§ THE PROBLEM:
Verbatim output, no pictures: the lines from the beginning of the material through the line with "喪失活動資格，且不得進入活動路線，裁判有權終止無號", both ends kept.

:: MATERIAL FOR THIS TASK

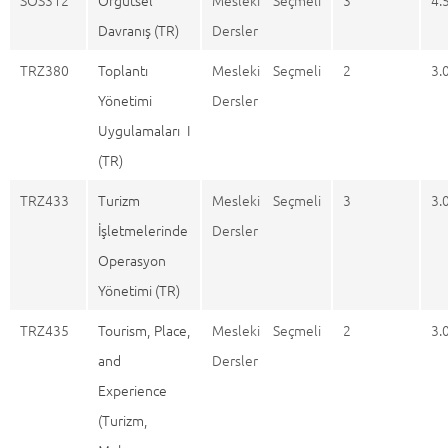
SOS312
Örgütsel
Mesleki Seçmeli
3
4.
Davranış (TR)
Dersler
TRZ380
Toplantı
Mesleki Seçmeli
2
3.
Yönetimi
Dersler
Uygulamaları I
(TR)
TRZ433
Turizm
Mesleki Seçmeli
3
3.
İşletmelerinde
Dersler
Operasyon
Yönetimi (TR)
TRZ435
Tourism, Place,
Mesleki Seçmeli
2
3.
and
Dersler
Experience
(Turizm,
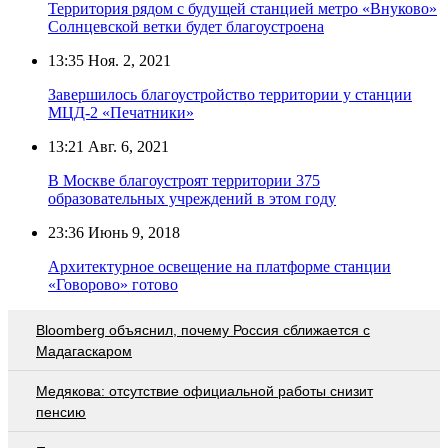
Территория рядом с будущей станцией метро «Внуково»
Солнцевской ветки будет благоустроена
13:35
Ноя. 2, 2021
Завершилось благоустройство территории у станции
МЦД-2 «Печатники»
13:21
Авг. 6, 2021
В Москве благоустроят территории 375
образовательных учреждений в этом году
23:36
Июнь 9, 2018
Архитектурное освещение на платформе станции
«Говорово» готово
Bloomberg объяснил, почему Россия сближается с
Мадагаскаром
Медякова: отсутствие официальной работы снизит
пенсию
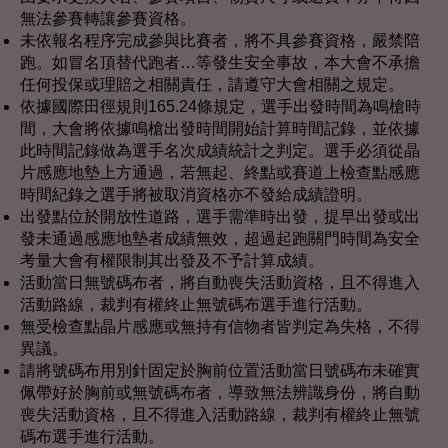
無法參賽轉讓參賽資格。
未依報名程序完成參與比賽者，將不具參賽資格，嚴禁陪
跑。如冒名頂替代跑者…等發生安全事故，本大會不承擔
任何投保或理賠之相關責任，請遵守大會相關之規定。
依據國際田徑規則165.24條規定，選手出發時間為鳴槍時
間，大會將依據鳴槍出發時間開始計算時間記錄，並依據
此時間記錄做為選手名次成績統計之判定。選手必須從晶
片感應地墊上方通過，若無起、終點或賽道上檢查點感應
時間紀錄之選手將被取消資格亦不發給成績證明。
出發點位於開放性道路，選手需準時出發，提早出發或出
發未通過感應地墊者成績無效，超過起跑關門時間為安全
考量大會有權限制其出發及不予計算成績。
活動當日無號碼布者，將自動喪失活動資格，且不得進入
活動路線，裁判有權終止無號碼布選手進行活動。
無受檢查點晶片感應或無持有信物者皆判定為失格，不得
異議。
請將號碼布用別針固定於胸前位置活動當日號碼布未確實
佩帶好於胸前或無號碼布者，導致無法辨識身份，將自動
喪失活動資格，且不得進入活動路線，裁判有權終止無號
碼布選手進行活動。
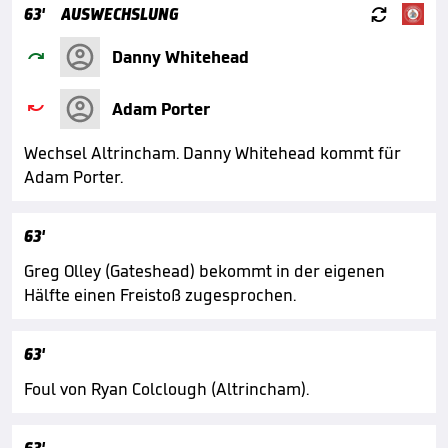

63'
AUSWECHSLUNG

Danny Whitehead

Adam Porter
Wechsel Altrincham. Danny Whitehead kommt für
Adam Porter.
63'
Greg Olley (Gateshead) bekommt in der eigenen
Hälfte einen Freistoß zugesprochen.
63'
Foul von Ryan Colclough (Altrincham).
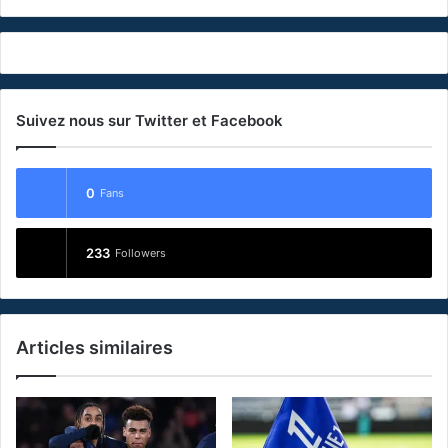
Suivez nous sur Twitter et Facebook
0
Fans
233
Followers
Articles similaires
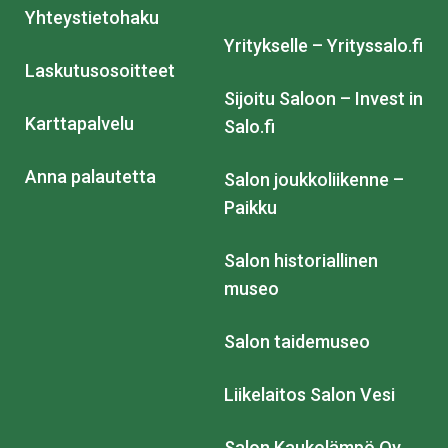
Yhteystietohaku
Yritykselle – Yrityssalo.fi
Laskutusosoitteet
Sijoitu Saloon – Invest in
Karttapalvelu
Salo.fi
Anna palautetta
Salon joukkoliikenne –
Paikku
Salon historiallinen
museo
Salon taidemuseo
Liikelaitos Salon Vesi
Salon Kaukolämpö Oy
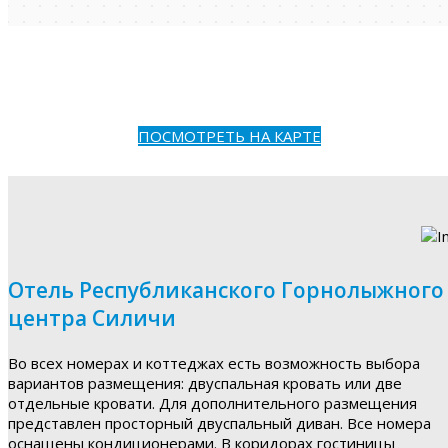
ПОСМОТРЕТЬ НА КАРТЕ
Отель Республиканского Горнолыжного
центра Силичи
Во всех номерах и коттеджах есть возможность выбора
вариантов размещения: двуспальная кровать или две
отдельные кровати. Для дополнительного размещения
представлен просторный двуспальный диван. Все номера
оснащены кондиционерами. В коридорах гостиницы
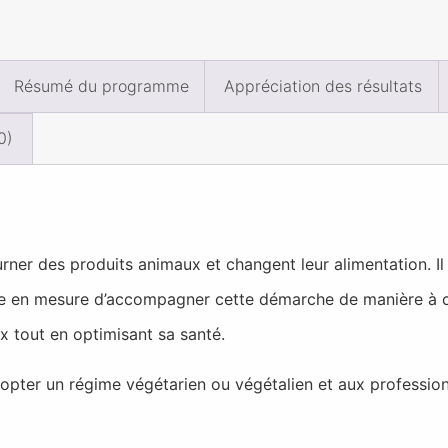
Résumé du programme
Appréciation des résultats
0)
er des produits animaux et changent leur alimentation. Il 
tre en mesure d’accompagner cette démarche de manière à ce
 tout en optimisant sa santé.
opter un régime végétarien ou végétalien et aux profession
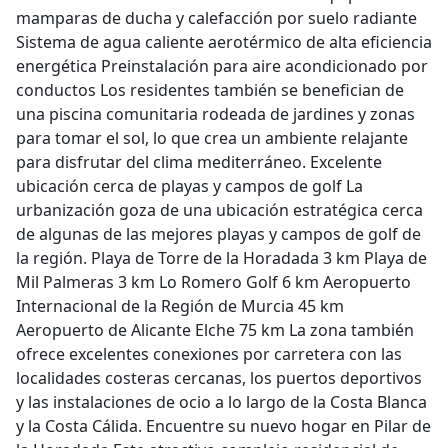
mamparas de ducha y calefacción por suelo radiante
Sistema de agua caliente aerotérmico de alta eficiencia
energética Preinstalación para aire acondicionado por
conductos Los residentes también se benefician de
una piscina comunitaria rodeada de jardines y zonas
para tomar el sol, lo que crea un ambiente relajante
para disfrutar del clima mediterráneo. Excelente
ubicación cerca de playas y campos de golf La
urbanización goza de una ubicación estratégica cerca
de algunas de las mejores playas y campos de golf de
la región. Playa de Torre de la Horadada 3 km Playa de
Mil Palmeras 3 km Lo Romero Golf 6 km Aeropuerto
Internacional de la Región de Murcia 45 km
Aeropuerto de Alicante Elche 75 km La zona también
ofrece excelentes conexiones por carretera con las
localidades costeras cercanas, los puertos deportivos
y las instalaciones de ocio a lo largo de la Costa Blanca
y la Costa Cálida. Encuentre su nuevo hogar en Pilar de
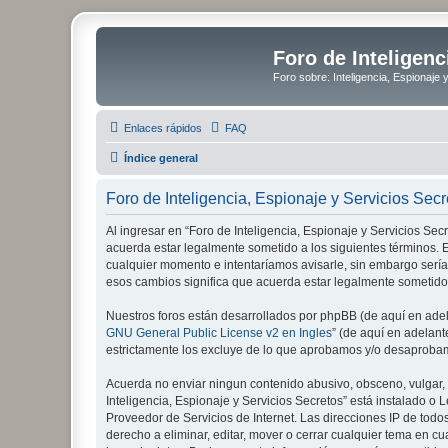
Foro de Inteligenc
Foro sobre: Inteligencia, Espionaje 
Enlaces rápidos
FAQ
Índice general
Foro de Inteligencia, Espionaje y Servicios Sec
Al ingresar en “Foro de Inteligencia, Espionaje y Servicios Secre
acuerda estar legalmente sometido a los siguientes términos. E
cualquier momento e intentaríamos avisarle, sin embargo sería
esos cambios significa que acuerda estar legalmente sometido
Nuestros foros están desarrollados por phpBB (de aquí en adela
GNU General Public License v2 en Ingles
” (de aquí en adelan
estrictamente los excluye de lo que aprobamos y/o desaprobam
Acuerda no enviar ningun contenido abusivo, obsceno, vulgar, d
Inteligencia, Espionaje y Servicios Secretos” está instalado 
Proveedor de Servicios de Internet. Las direcciones IP de todo
derecho a eliminar, editar, mover o cerrar cualquier tema e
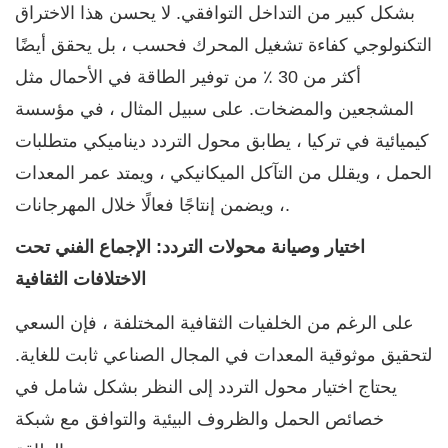
بشكل كبير من التداخل التوافقي. لا يحسن هذا الاختراق
التكنولوجي كفاءة تشغيل المحرك فحسب ، بل يحقق أيضًا
أكثر من 30 ٪ من توفير الطاقة في الأحمال مثل
المشجعين والمضخات. على سبيل المثال ، في مؤسسة
كيميائية في تركيا ، يطابق محول التردد ديناميكي متطلبات
الحمل ، ويقلل من التآكل الميكانيكي ، ويمتد عمر المعدات
، ويضمن إنتاجًا فعالًا خلال المهرجانات.
اختيار وصيانة محولات التردد: الإجماع الفني تحت
الاختلافات الثقافية
على الرغم من الخلفيات الثقافية المختلفة ، فإن السعي
لتحقيق موثوقية المعدات في المجال الصناعي ثابت للغاية.
يحتاج اختيار محول التردد إلى النظر بشكل شامل في
خصائص الحمل والظروف البيئية والتوافق مع شبكة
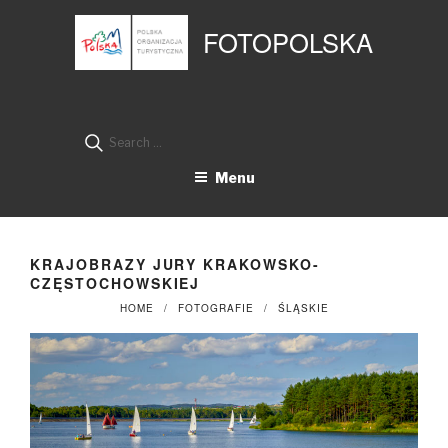
Przejdź
Panel zarządzania plikami cookies
do
FOTOPOLSKA
treści
Search
for:
Menu
KRAJOBRAZY JURY KRAKOWSKO-
CZĘSTOCHOWSKIEJ
HOME
FOTOGRAFIE
ŚLĄSKIE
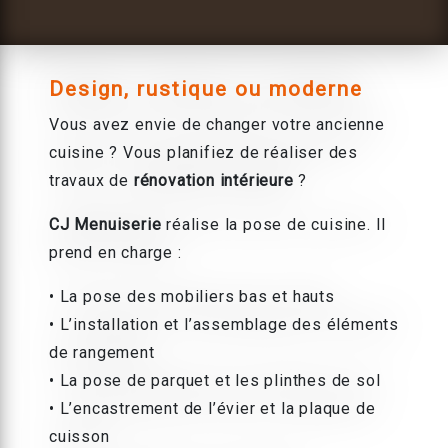
Design, rustique ou moderne
Vous avez envie de changer votre ancienne
cuisine ? Vous planifiez de réaliser des
travaux de
rénovation intérieure
?
CJ Menuiserie
réalise la pose de cuisine. Il
prend en charge :
• La pose des mobiliers bas et hauts
• L’installation et l’assemblage des éléments
de rangement
• La pose de parquet et les plinthes de sol
• L’encastrement de l’évier et la plaque de
cuisson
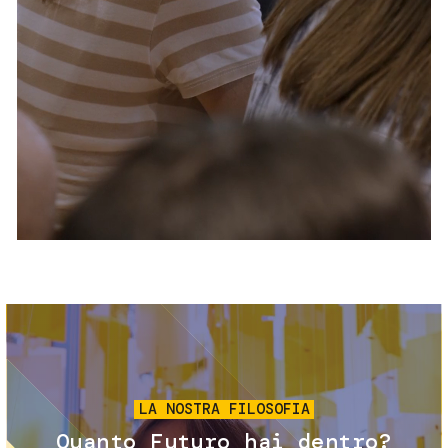
Servizi e accessibilità
Biglietti
Contatti
FAQ
Immagine
LA NOSTRA FILOSOFIA
Quanto Futuro hai dentro?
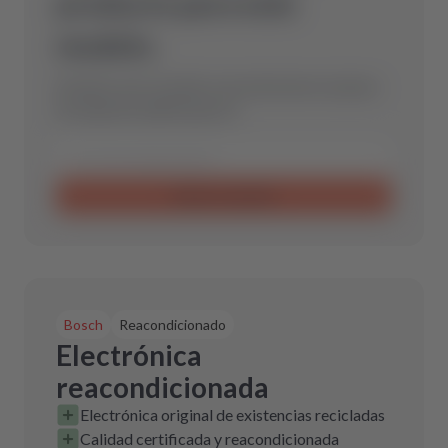
producto para este
modelo.
Envíanos una consulta y encontraremos la pieza
de repuesto óptima para ti.
Enviar consulta
Bosch
Reacondicionado
Electrónica
reacondicionada
Electrónica original de existencias recicladas
Calidad certificada y reacondicionada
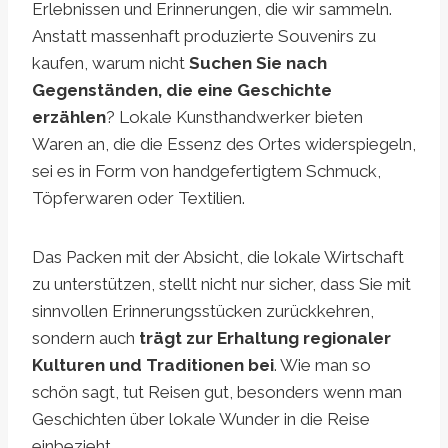
Erlebnissen und Erinnerungen, die wir sammeln.
Anstatt massenhaft produzierte Souvenirs zu
kaufen, warum nicht
Suchen Sie nach
Gegenständen, die eine Geschichte
erzählen
? Lokale Kunsthandwerker bieten
Waren an, die die Essenz des Ortes widerspiegeln,
sei es in Form von handgefertigtem Schmuck,
Töpferwaren oder Textilien.
Das Packen mit der Absicht, die lokale Wirtschaft
zu unterstützen, stellt nicht nur sicher, dass Sie mit
sinnvollen Erinnerungsstücken zurückkehren,
sondern auch
trägt zur Erhaltung regionaler
Kulturen und Traditionen bei
. Wie man so
schön sagt, tut Reisen gut, besonders wenn man
Geschichten über lokale Wunder in die Reise
einbezieht.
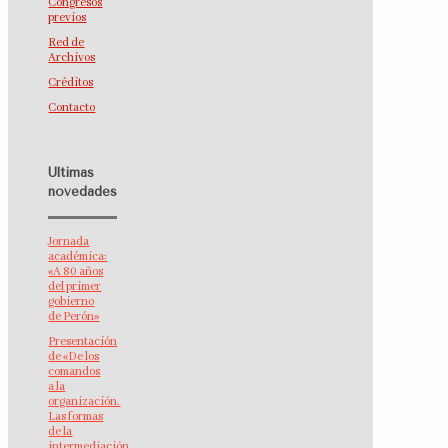
Congresos
previos
Red de
Archivos
Créditos
Contacto
Últimas
novedades
Jornada
académica:
«A 80 años
del primer
gobierno
de Perón»
Presentación
de «De los
comandos
a la
organización.
Las formas
de la
intermediación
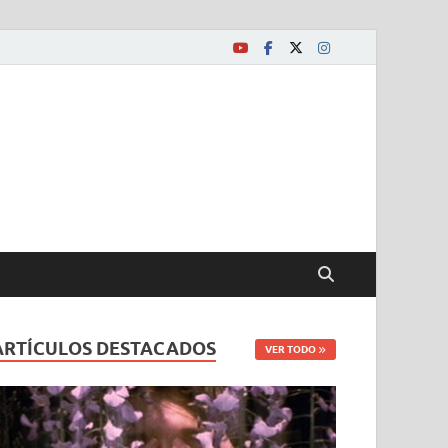
ARTÍCULOS DESTACADOS
VER TODO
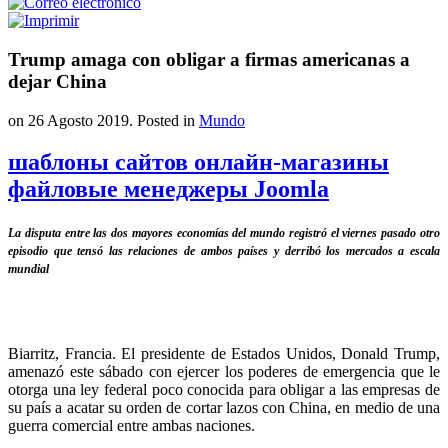
Trump amaga con obligar a firmas americanas a
dejar China
on
26 Agosto 2019
. Posted in
Mundo
шаблоны сайтов онлайн-магазины
файловые менеджеры Joomla
La disputa entre las dos mayores economías del mundo registró el viernes pasado otro
episodio que tensó las relaciones de ambos países y derribó los mercados a escala
mundial
Biarritz, Francia. El presidente de Estados Unidos, Donald Trump,
amenazó este sábado con ejercer los poderes de emergencia que le
otorga una ley federal poco conocida para obligar a las empresas de
su país a acatar su orden de cortar lazos con China, en medio de una
guerra comercial entre ambas naciones.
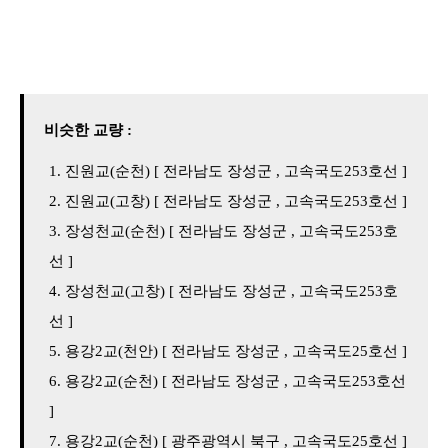
비슷한 교량 :
진원교(순천) [ 전라남도 장성군 , 고속국도253호선 ]
진원교(고창) [ 전라남도 장성군 , 고속국도253호선 ]
장성천교(순천) [ 전라남도 장성군 , 고속국도253호
선 ]
장성천교(고창) [ 전라남도 장성군 , 고속국도253호
선 ]
용강2교(천안) [ 전라남도 장성군 , 고속국도25호선 ]
용강2교(순천) [ 전라남도 장성군 , 고속국도253호선
]
용강2교(순천) [ 광주광역시 북구 , 고속국도25호선 ]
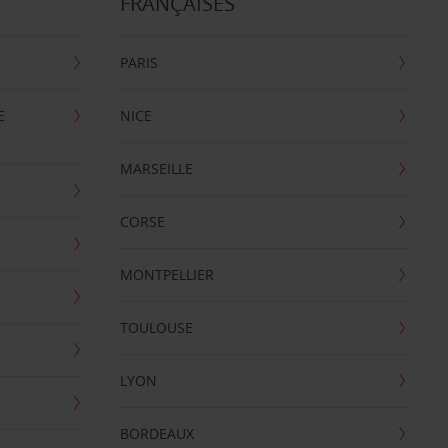
FRANÇAISES
PARIS
E
NICE
MARSEILLE
CORSE
MONTPELLIER
TOULOUSE
LYON
BORDEAUX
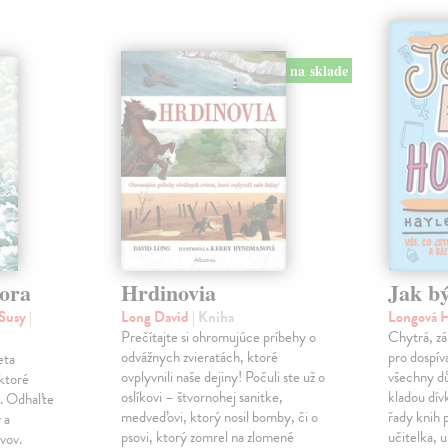
na sklade
ora
Hrdinovia
Jak bý
 Susy
|
Long David
| Kniha
Longová 
Prečítajte si ohromujúce príbehy o
Chytrá, zá
odvážnych zvieratách, ktoré
pro dospív
eta
ovplyvnili naše dejiny! Počuli ste už o
všechny dů
ktoré
oslíkovi – štvornohej sanitke,
kladou dív
n. Odhaľte
medveďovi, ktorý nosil bomby, či o
řady knih 
 a
psovi, ktorý zomrel na zlomené
učitelka, 
ivov.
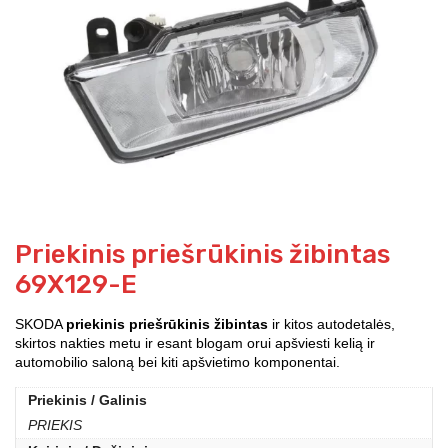
Priekinis priešrūkinis žibintas
69X129-E
SKODA
priekinis priešrūkinis žibintas
ir kitos autodetalės,
skirtos nakties metu ir esant blogam orui apšviesti kelią ir
automobilio saloną bei kiti apšvietimo komponentai.
Priekinis / Galinis
PRIEKIS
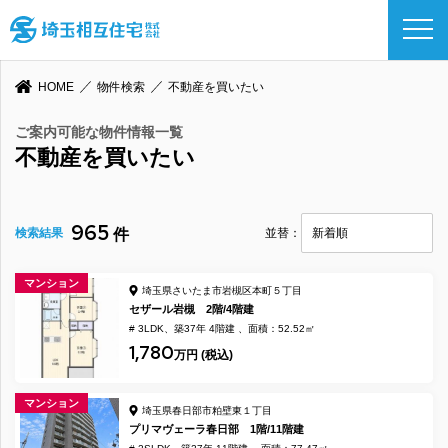
HOME
物件検索
不動産を買いたい
ご案内可能な物件情報一覧
不動産を買いたい
965
検索結果
件
並替：
マンション
埼玉県さいたま市岩槻区本町５丁目
セザール岩槻 2階/4階建
# 3LDK
築37年 4階建
面積：52.52㎡
1,780
万円 (税込)
マンション
埼玉県春日部市粕壁東１丁目
プリマヴェーラ春日部 1階/11階建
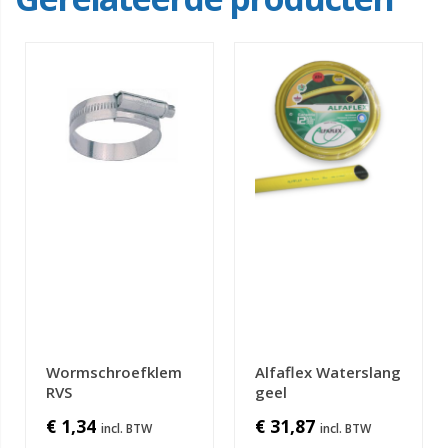
Wormschroefklem
Alfaflex Waterslang
RVS
geel
€ 1,34
€ 31,87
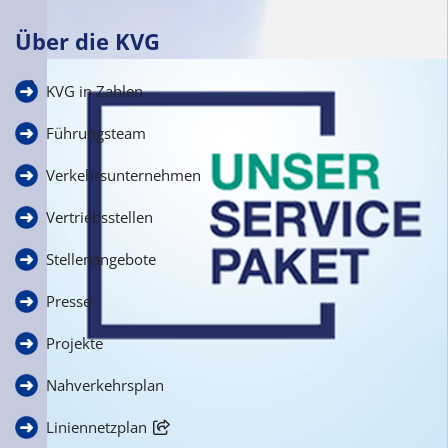
Über die KVG
Häufige Fragen
KVG in Zahlen
zur Schülerbeförderung
Führungsteam
Verkehrsunternehmen
Vertriebsstellen
Stellenangebote
Presse
Projekte
Nahverkehrsplan
Liniennetzplan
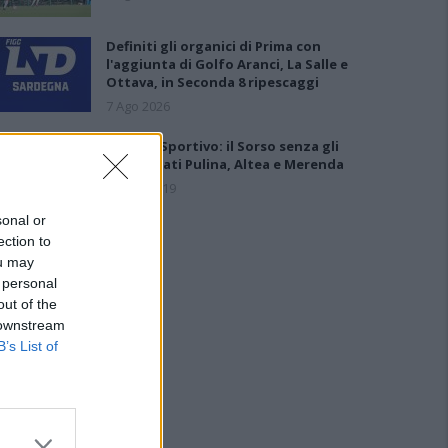
Definiti gli organici di Prima con
l'aggiunta di Golfo Aranci, La Salle e
Ottava, in Seconda 8 ripescaggi
7 Ago 2026
Giudice Sportivo: il Sorso senza gli
squalificati Pulina, Altea e Merenda
21 Feb 2019
sonal or
ection to
ou may
 personal
out of the
 downstream
B’s List of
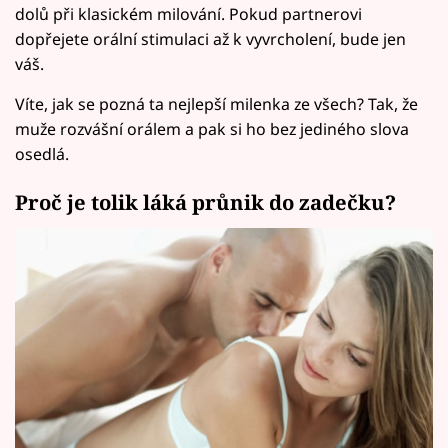
dolů při klasickém milování. Pokud partnerovi
dopřejete orální stimulaci až k vyvrcholení, bude jen
váš.
Víte, jak se pozná ta nejlepší milenka ze všech? Tak, že
muže rozvášní orálem a pak si ho bez jediného slova
osedlá.
Proč je tolik láká průnik do zadečku?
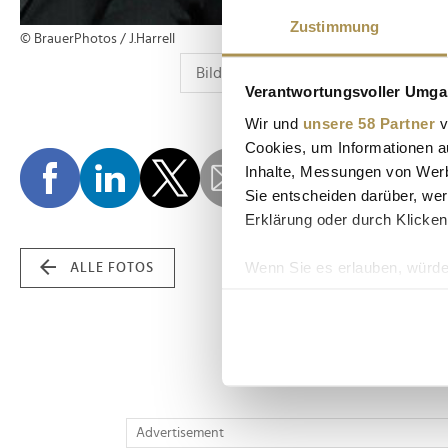
Zustimmung
© BrauerPhotos / J.Harrell
Verantwortungsvoller Umgan
Wir und
unsere 58 Partner
v
Cookies, um Informationen a
Inhalte, Messungen von Werb
Sie entscheiden darüber, wer
Erklärung oder durch Klicken
Wenn Sie es erlauben, würde
ALLE FOTOS
Informationen über Ih
Ihr Gerät durch aktiv
Erfahren Sie mehr darüber, w
Einzelheiten
fest.
Wir verwenden Cookies, um I
Advertisement
und die Zugriffe auf unsere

::::

§ EXERCISE RESPONSE:
SOS312
Örgütsel
Mesleki Seçmeli
3
4.
Davranış (TR)
Dersler
TRZ380
Toplantı
Mesleki Seçmeli
2
3.
Yönetimi
Dersler
Uygulamaları I
(TR)
TRZ433
Turizm
Mesleki Seçmeli
3
3.
İşletmelerinde
Dersler
Operasyon
Yönetimi (TR)
TRZ435
Tourism, Place,
Mesleki Seçmeli
2
3.
and
Dersler
Experience
(Turizm,
Территория рядом с будущей станцией метро «Внуково»
Солнцевской ветки будет благоустроена
13:35
Ноя. 2, 2021
Завершилось благоустройство территории у станции
МЦД-2 «Печатники»
13:21
Авг. 6, 2021
В Москве благоустроят территории 375
образовательных учреждений в этом году
23:36
Июнь 9, 2018
Архитектурное освещение на платформе станции
«Говорово» готово
Bloomberg объяснил, почему Россия сближается с
Мадагаскаром
Медякова: отсутствие официальной работы снизит
пенсию
無法參賽轉讓參賽資格。
未依報名程序完成參與比賽者，將不具參賽資格，嚴禁陪
跑。如冒名頂替代跑者…等發生安全事故，本大會不承擔
任何投保或理賠之相關責任，請遵守大會相關之規定。
依據國際田徑規則165.24條規定，選手出發時間為鳴槍時
間，大會將依據鳴槍出發時間開始計算時間記錄，並依據
此時間記錄做為選手名次成績統計之判定。選手必須從晶
片感應地墊上方通過，若無起、終點或賽道上檢查點感應
時間紀錄之選手將被取消資格亦不發給成績證明。
出發點位於開放性道路，選手需準時出發，提早出發或出
發未通過感應地墊者成績無效，超過起跑關門時間為安全
考量大會有權限制其出發及不予計算成績。
活動當日無號碼布者，將自動喪失活動資格，且不得進入
活動路線，裁判有權終止無號碼布選手進行活動。
無受檢查點晶片感應或無持有信物者皆判定為失格，不得
異議。
請將號碼布用別針固定於胸前位置活動當日號碼布未確實
佩帶好於胸前或無號碼布者，導致無法辨識身份，將自動
喪失活動資格，且不得進入活動路線，裁判有權終止無號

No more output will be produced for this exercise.